What you need to do:
Check every line below for the word "name" and give only the number of lines where it appears.

+ + +

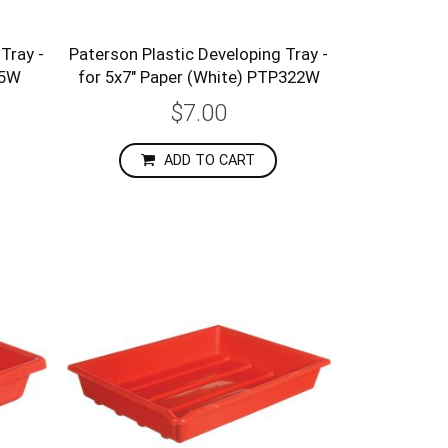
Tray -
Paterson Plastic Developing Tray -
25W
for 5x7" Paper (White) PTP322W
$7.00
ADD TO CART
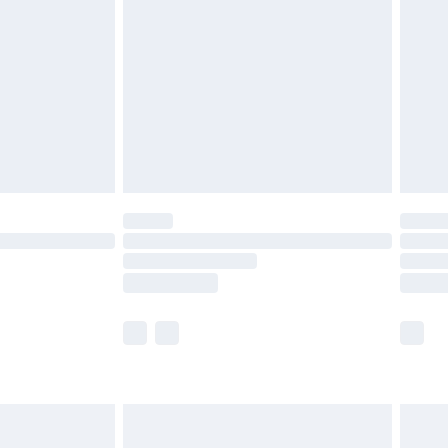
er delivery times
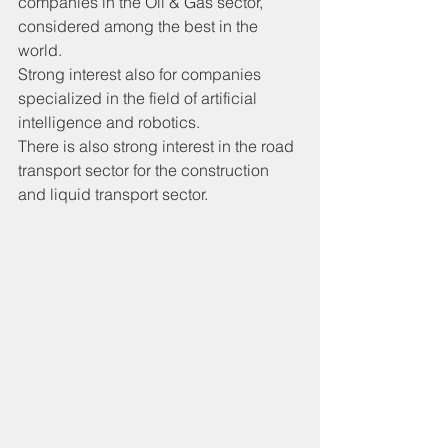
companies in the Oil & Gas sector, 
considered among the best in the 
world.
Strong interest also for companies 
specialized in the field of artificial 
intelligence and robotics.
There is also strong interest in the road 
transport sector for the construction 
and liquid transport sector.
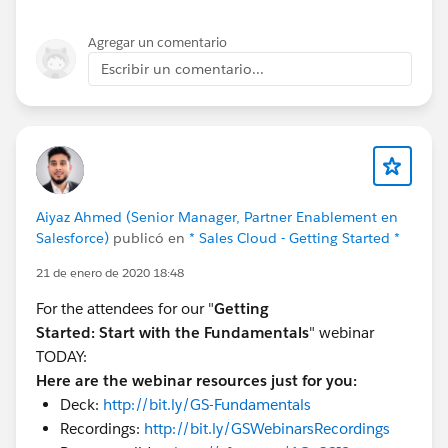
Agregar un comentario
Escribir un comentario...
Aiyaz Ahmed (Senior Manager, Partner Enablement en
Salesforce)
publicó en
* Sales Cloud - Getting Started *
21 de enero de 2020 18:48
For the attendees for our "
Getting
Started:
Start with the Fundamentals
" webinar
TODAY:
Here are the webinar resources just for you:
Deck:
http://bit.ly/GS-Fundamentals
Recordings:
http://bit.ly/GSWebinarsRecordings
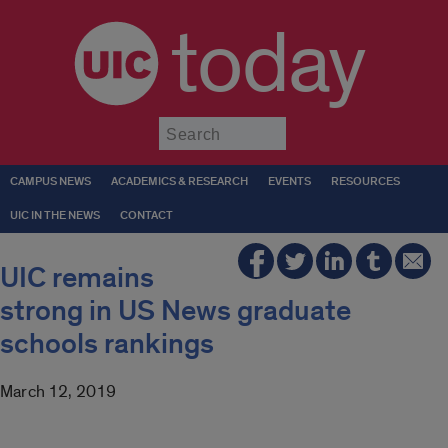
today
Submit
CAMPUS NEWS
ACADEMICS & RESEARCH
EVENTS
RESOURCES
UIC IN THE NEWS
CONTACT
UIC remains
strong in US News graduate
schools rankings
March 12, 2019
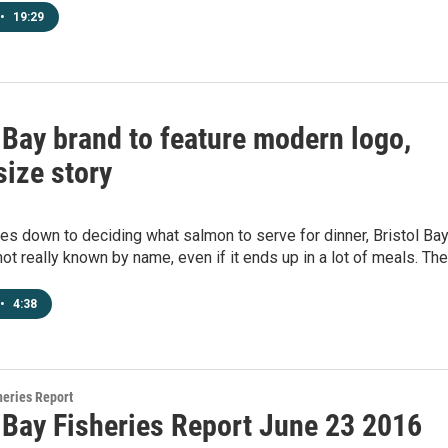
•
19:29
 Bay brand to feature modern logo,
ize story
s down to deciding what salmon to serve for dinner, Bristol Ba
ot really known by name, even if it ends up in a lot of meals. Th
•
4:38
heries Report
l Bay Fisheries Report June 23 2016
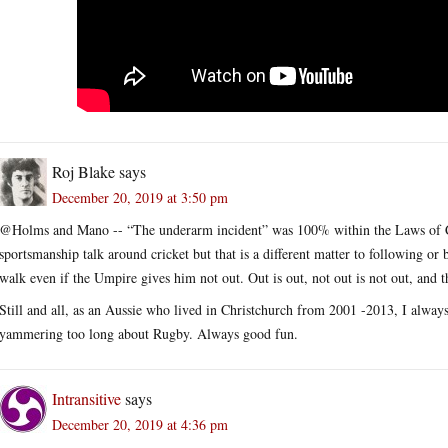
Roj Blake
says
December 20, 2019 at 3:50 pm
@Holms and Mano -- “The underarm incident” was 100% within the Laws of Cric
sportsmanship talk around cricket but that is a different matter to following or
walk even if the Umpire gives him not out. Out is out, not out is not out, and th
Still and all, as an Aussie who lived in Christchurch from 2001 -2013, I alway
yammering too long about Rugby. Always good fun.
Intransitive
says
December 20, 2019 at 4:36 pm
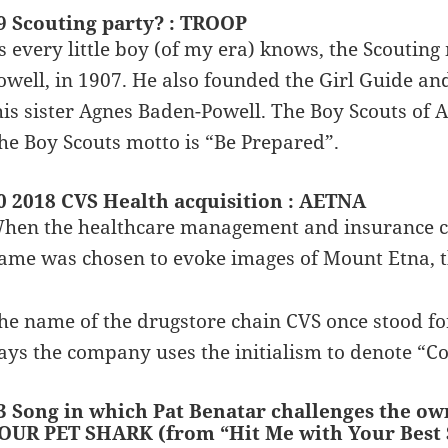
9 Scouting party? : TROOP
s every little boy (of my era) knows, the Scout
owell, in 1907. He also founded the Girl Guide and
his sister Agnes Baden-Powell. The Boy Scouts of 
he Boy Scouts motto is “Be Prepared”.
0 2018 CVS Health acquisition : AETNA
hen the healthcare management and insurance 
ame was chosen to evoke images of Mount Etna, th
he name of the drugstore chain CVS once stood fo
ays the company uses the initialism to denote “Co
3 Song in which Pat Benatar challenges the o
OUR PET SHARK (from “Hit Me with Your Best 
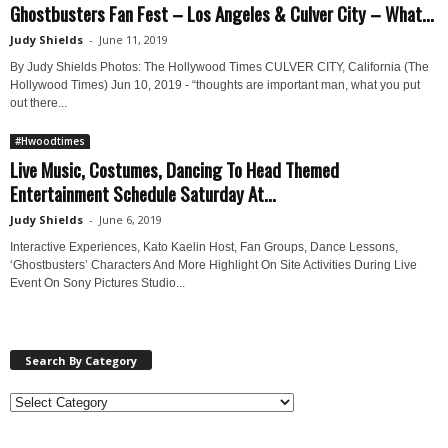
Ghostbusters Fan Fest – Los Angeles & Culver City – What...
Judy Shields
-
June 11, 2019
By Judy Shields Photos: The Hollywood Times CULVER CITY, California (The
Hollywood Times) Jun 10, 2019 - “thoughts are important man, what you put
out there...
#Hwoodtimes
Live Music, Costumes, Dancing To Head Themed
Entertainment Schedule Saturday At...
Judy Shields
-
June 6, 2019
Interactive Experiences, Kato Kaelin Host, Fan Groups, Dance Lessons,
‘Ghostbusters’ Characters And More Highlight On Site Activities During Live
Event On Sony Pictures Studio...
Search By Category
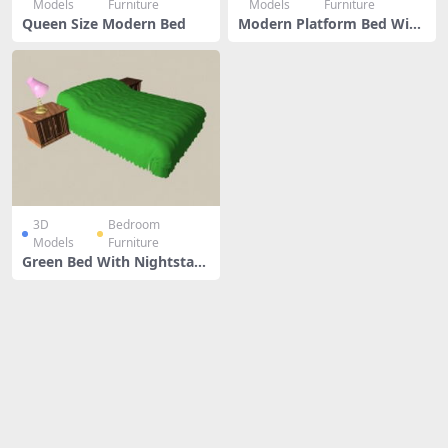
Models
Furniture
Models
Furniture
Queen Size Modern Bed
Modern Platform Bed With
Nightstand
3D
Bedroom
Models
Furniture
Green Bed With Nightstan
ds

+ + +

Answer for the task:
2